Page layout parsing data
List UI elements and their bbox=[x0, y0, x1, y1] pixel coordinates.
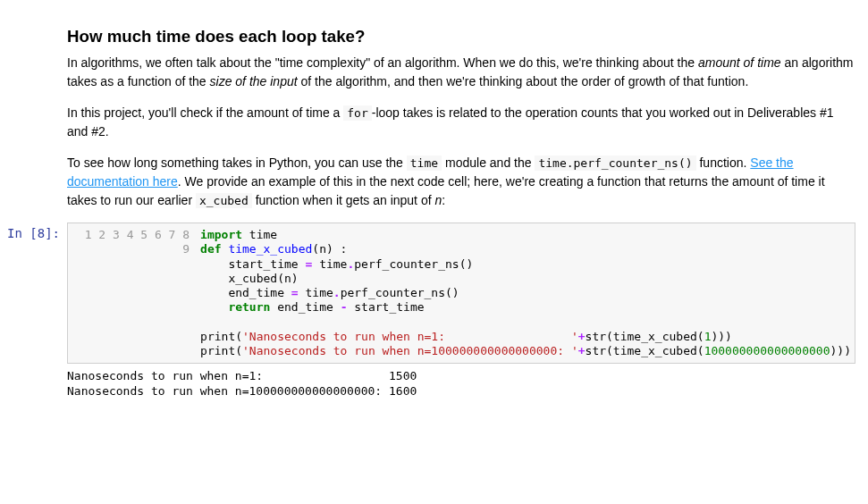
text: In this project, you'll check if the amo… bbox=[67, 105, 343, 120]
text: function when it gets an input of bbox=[252, 193, 435, 207]
inline-code: x_cubed bbox=[196, 193, 252, 208]
inline-code: for bbox=[343, 105, 371, 121]
line-number-gutter: 1 2 3 4 5 6 7 8 9 bbox=[68, 223, 197, 363]
markdown-cell: . How much time does each loop take? In … bbox=[0, 18, 868, 223]
stdout-output: Nanoseconds to run when n=1: 1500 Nanose… bbox=[67, 364, 855, 399]
text: module and the bbox=[442, 155, 535, 170]
prompt-empty: . bbox=[0, 364, 67, 399]
output-cell: . Nanoseconds to run when n=1: 1500 Nano… bbox=[0, 364, 868, 399]
code-cell: In [8]: 1 2 3 4 5 6 7 8 9 import time de… bbox=[0, 223, 868, 364]
text: To see how long something takes in Pytho… bbox=[67, 155, 407, 170]
input-prompt: In [8]: bbox=[0, 223, 67, 364]
inline-code: time bbox=[407, 155, 442, 171]
paragraph-2: In this project, you'll check if the amo… bbox=[67, 104, 855, 141]
heading: How much time does each loop take? bbox=[67, 27, 855, 46]
text: In algorithms, we often talk about the "… bbox=[67, 55, 698, 70]
text: : bbox=[442, 193, 445, 207]
text: . We provide an example of this in the n… bbox=[67, 174, 825, 207]
text: function. bbox=[696, 155, 751, 170]
inline-code: time.perf_counter_ns() bbox=[535, 155, 695, 171]
text: of the algorithm, and then we're thinkin… bbox=[298, 74, 749, 88]
prompt-empty: . bbox=[0, 18, 67, 223]
code-content: import time def time_x_cubed(n) : start_… bbox=[197, 223, 855, 363]
paragraph-3: To see how long something takes in Pytho… bbox=[67, 154, 855, 210]
emphasis: size of the input bbox=[210, 74, 298, 88]
emphasis: amount of time bbox=[698, 55, 781, 70]
paragraph-1: In algorithms, we often talk about the "… bbox=[67, 54, 855, 91]
code-editor[interactable]: 1 2 3 4 5 6 7 8 9 import time def time_x… bbox=[67, 223, 855, 364]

*Work to complete*
Line by line, restate the data above exactly as it stands, minus the pictures.

*Solution for this exercise*
List UI elements and their bbox=[x0, y0, x1, y1] pixel coordinates.
text: In this project, you'll check if the amo… bbox=[67, 105, 343, 120]
text: function when it gets an input of bbox=[252, 193, 435, 207]
inline-code: x_cubed bbox=[196, 193, 252, 208]
inline-code: for bbox=[343, 105, 371, 121]
line-number-gutter: 1 2 3 4 5 6 7 8 9 bbox=[68, 223, 197, 363]
markdown-cell: . How much time does each loop take? In … bbox=[0, 18, 868, 223]
stdout-output: Nanoseconds to run when n=1: 1500 Nanose… bbox=[67, 364, 855, 399]
text: module and the bbox=[442, 155, 535, 170]
prompt-empty: . bbox=[0, 364, 67, 399]
output-cell: . Nanoseconds to run when n=1: 1500 Nano… bbox=[0, 364, 868, 399]
code-cell: In [8]: 1 2 3 4 5 6 7 8 9 import time de… bbox=[0, 223, 868, 364]
text: To see how long something takes in Pytho… bbox=[67, 155, 407, 170]
input-prompt: In [8]: bbox=[0, 223, 67, 364]
inline-code: time bbox=[407, 155, 442, 171]
paragraph-2: In this project, you'll check if the amo… bbox=[67, 104, 855, 141]
heading: How much time does each loop take? bbox=[67, 27, 855, 46]
text: In algorithms, we often talk about the "… bbox=[67, 55, 698, 70]
text: : bbox=[442, 193, 445, 207]
text: . We provide an example of this in the n… bbox=[67, 174, 825, 207]
text: function. bbox=[696, 155, 751, 170]
inline-code: time.perf_counter_ns() bbox=[535, 155, 695, 171]
text: of the algorithm, and then we're thinkin… bbox=[298, 74, 749, 88]
prompt-empty: . bbox=[0, 18, 67, 223]
code-content: import time def time_x_cubed(n) : start_… bbox=[197, 223, 855, 363]
paragraph-3: To see how long something takes in Pytho… bbox=[67, 154, 855, 210]
emphasis: size of the input bbox=[210, 74, 298, 88]
emphasis: amount of time bbox=[698, 55, 781, 70]
paragraph-1: In algorithms, we often talk about the "… bbox=[67, 54, 855, 91]
code-editor[interactable]: 1 2 3 4 5 6 7 8 9 import time def time_x… bbox=[67, 223, 855, 364]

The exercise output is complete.